| Dataset excerpts |

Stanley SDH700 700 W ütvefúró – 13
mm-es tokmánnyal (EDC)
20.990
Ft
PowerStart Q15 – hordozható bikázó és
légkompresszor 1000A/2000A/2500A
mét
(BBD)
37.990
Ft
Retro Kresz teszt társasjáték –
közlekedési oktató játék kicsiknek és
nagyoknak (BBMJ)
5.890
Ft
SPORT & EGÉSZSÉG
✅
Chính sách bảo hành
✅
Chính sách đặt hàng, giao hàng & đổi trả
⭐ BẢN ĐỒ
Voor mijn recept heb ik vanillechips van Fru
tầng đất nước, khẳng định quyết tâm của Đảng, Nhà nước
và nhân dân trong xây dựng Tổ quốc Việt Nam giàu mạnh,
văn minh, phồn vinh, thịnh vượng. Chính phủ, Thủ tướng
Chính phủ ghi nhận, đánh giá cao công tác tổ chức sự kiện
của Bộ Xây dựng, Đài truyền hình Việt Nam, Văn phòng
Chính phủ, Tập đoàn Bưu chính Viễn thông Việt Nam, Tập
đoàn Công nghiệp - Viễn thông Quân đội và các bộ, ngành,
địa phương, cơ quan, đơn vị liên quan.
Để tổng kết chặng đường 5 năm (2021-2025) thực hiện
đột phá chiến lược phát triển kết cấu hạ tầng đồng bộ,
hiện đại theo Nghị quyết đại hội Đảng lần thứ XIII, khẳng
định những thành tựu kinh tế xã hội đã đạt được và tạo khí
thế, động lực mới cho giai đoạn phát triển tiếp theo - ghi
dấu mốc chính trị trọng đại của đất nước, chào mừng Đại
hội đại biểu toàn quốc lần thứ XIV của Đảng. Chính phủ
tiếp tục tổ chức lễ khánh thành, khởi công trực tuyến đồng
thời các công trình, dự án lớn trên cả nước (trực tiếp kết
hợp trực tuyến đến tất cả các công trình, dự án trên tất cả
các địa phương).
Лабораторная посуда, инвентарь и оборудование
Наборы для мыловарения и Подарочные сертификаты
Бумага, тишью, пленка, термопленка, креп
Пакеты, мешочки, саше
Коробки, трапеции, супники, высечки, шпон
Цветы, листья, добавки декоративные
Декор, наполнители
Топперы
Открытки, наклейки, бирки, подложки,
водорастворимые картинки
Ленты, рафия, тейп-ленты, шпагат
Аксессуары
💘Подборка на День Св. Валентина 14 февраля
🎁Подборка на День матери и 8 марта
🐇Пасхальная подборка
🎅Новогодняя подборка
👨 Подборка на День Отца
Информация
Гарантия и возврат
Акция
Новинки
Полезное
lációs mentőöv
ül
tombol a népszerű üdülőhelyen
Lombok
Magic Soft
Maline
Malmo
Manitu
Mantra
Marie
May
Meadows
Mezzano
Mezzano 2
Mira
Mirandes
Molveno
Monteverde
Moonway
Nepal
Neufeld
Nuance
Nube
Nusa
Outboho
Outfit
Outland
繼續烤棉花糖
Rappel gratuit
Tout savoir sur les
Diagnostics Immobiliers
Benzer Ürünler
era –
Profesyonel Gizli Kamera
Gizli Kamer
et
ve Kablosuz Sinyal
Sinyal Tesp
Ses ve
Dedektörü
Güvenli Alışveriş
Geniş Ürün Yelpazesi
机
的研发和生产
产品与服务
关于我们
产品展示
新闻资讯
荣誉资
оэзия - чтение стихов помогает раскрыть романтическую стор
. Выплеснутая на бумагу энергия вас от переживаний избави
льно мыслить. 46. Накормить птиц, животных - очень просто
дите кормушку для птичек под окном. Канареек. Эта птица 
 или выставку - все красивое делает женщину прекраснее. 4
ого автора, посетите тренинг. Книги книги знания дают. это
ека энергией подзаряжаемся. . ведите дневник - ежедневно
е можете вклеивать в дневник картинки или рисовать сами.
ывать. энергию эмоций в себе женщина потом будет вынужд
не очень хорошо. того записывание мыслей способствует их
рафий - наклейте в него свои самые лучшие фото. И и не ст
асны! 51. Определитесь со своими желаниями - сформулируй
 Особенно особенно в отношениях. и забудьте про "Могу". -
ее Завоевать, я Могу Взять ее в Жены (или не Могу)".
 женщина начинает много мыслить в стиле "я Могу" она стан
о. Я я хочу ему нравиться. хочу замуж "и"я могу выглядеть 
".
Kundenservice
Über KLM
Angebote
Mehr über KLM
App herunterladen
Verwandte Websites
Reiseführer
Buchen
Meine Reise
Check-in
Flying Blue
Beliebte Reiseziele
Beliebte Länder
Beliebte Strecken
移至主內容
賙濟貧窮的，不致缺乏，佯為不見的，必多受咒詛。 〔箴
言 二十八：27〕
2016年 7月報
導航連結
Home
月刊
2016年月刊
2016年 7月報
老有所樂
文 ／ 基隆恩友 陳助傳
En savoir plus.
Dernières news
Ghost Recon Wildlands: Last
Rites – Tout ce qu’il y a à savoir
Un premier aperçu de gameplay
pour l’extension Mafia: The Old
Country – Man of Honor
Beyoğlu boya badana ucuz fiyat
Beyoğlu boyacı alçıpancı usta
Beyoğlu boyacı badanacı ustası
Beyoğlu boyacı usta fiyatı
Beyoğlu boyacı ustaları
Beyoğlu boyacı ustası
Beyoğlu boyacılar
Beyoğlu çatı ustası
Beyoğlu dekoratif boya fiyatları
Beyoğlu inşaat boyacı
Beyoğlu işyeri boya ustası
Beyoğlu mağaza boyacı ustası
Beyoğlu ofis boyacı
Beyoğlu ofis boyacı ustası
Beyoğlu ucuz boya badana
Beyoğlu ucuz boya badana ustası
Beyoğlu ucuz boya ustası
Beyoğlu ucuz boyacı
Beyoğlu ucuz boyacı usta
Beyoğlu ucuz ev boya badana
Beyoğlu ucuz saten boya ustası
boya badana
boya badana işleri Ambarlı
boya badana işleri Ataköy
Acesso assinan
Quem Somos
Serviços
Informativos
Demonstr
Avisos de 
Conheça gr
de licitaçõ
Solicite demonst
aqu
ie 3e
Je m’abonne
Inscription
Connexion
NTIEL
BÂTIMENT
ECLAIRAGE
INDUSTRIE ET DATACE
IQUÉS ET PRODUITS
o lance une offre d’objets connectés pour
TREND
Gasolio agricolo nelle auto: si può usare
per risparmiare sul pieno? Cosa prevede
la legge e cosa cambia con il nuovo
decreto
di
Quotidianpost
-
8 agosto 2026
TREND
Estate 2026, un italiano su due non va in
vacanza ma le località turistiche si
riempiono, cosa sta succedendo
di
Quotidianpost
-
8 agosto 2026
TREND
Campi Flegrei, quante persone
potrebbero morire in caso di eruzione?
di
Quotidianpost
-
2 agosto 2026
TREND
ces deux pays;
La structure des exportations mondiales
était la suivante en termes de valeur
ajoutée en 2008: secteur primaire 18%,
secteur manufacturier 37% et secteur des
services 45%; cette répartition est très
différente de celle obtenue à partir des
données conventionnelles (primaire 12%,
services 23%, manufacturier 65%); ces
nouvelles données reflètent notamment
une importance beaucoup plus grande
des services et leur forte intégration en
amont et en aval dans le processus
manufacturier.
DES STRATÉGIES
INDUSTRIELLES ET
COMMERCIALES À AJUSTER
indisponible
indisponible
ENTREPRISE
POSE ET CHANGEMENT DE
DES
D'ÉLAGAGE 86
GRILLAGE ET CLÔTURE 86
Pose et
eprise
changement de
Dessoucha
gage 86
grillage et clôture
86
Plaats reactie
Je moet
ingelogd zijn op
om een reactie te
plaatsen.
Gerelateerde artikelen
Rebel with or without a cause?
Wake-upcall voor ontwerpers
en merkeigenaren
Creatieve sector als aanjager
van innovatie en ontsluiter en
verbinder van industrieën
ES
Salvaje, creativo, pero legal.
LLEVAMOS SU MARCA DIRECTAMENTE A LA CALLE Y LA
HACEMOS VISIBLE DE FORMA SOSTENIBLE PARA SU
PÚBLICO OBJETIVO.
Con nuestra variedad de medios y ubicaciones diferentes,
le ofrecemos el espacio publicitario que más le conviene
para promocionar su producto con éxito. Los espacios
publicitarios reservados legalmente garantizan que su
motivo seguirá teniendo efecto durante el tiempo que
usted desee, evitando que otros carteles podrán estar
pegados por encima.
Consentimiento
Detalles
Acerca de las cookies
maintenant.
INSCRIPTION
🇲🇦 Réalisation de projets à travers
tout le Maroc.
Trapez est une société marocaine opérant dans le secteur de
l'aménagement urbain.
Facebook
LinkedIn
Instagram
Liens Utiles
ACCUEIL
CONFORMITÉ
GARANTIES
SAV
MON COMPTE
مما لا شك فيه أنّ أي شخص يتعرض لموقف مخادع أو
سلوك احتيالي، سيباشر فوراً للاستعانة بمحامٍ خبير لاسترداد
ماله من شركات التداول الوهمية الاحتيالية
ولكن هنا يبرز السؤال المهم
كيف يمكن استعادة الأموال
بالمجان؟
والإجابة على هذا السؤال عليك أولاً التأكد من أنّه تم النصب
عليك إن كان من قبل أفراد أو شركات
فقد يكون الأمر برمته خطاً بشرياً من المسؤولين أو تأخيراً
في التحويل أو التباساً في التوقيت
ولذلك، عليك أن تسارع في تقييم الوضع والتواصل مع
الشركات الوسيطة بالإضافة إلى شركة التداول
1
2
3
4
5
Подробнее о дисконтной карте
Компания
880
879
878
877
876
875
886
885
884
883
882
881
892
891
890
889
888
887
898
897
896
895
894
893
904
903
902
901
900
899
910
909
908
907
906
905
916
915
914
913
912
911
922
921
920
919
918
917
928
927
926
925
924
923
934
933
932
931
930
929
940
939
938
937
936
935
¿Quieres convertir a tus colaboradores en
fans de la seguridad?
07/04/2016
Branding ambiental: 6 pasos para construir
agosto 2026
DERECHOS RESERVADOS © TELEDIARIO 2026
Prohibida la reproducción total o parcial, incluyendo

| Work order |
In the listing above, find the line with "Informativos" and the line with "Gasolio agricolo nelle auto: si può usare", then print exactly those lines and every line between them.

| Written solution |
Informativos
Demonstr
Avisos de 
Conheça gr
de licitaçõ
Solicite demonst
aqu
ie 3e
Je m’abonne
Inscription
Connexion
NTIEL
BÂTIMENT
ECLAIRAGE
INDUSTRIE ET DATACE
IQUÉS ET PRODUITS
o lance une offre d’objets connectés pour
TREND
Gasolio agricolo nelle auto: si può usare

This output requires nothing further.